Work out how many lines of the listing below contain the word "Luzerner". Respond with that number only.

========

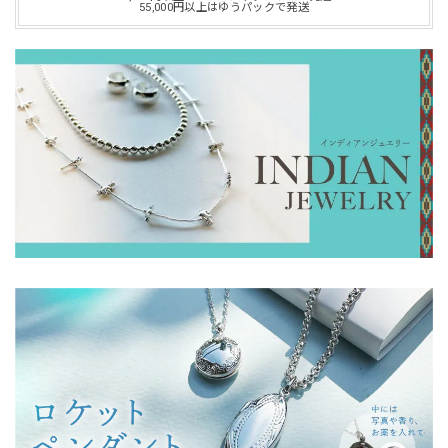
55,000円以上はゆうパックで発送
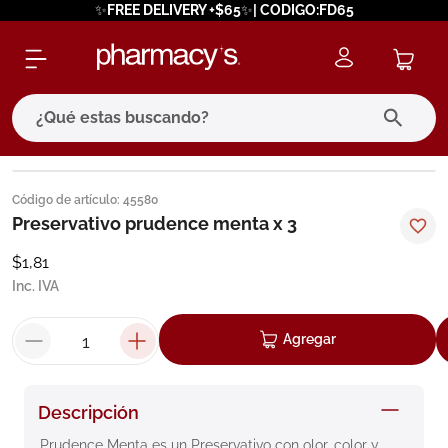
✨FREE DELIVERY +$65✨| CODIGO:FD65
¿Qué estas buscando?
términos más buscados
Código de artículo
:
45580
1
.
eucerin
Preservativo prudence menta x 3
2
.
protector solar
$
1
,
81
Inc. IVA
3
.
bioderma
4
.
pilexil
Agregar
5
.
cerave
6
.
degraler
Descripción
7
.
isdin
Prudence Menta es un Preservativo con olor, color y 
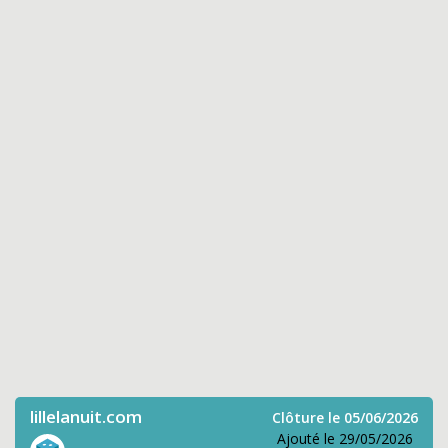
lillelanuit.com
Clôture le 05/06/2026
Ajouté le 29/05/2026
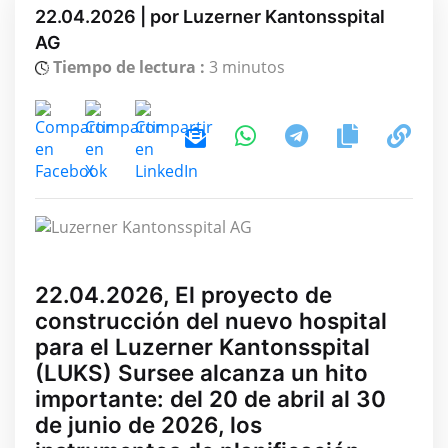
22.04.2026 | por Luzerner Kantonsspital
AG
Tiempo de lectura :
3 minutos
22.04.2026, El proyecto de
construcción del nuevo hospital
para el Luzerner Kantonsspital
(LUKS) Sursee alcanza un hito
importante: del 20 de abril al 30
de junio de 2026, los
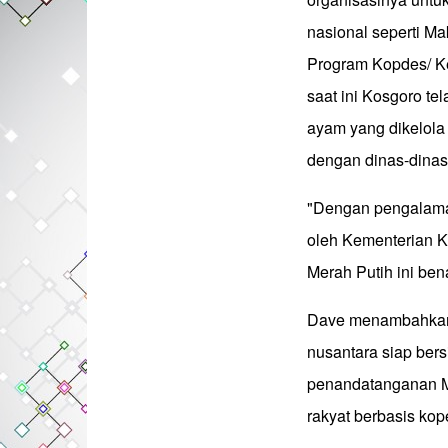
nasional seperti Ma
Program Kopdes/ Ke
saat ini Kosgoro tel
ayam yang dikelol
dengan dinas-dinas 
"Dengan pengalaman 
oleh Kementerian K
Merah Putih ini ben
Dave menambahkan 
nusantara siap ber
penandatanganan Mo
rakyat berbasis kop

========

Solution to this exercise:
2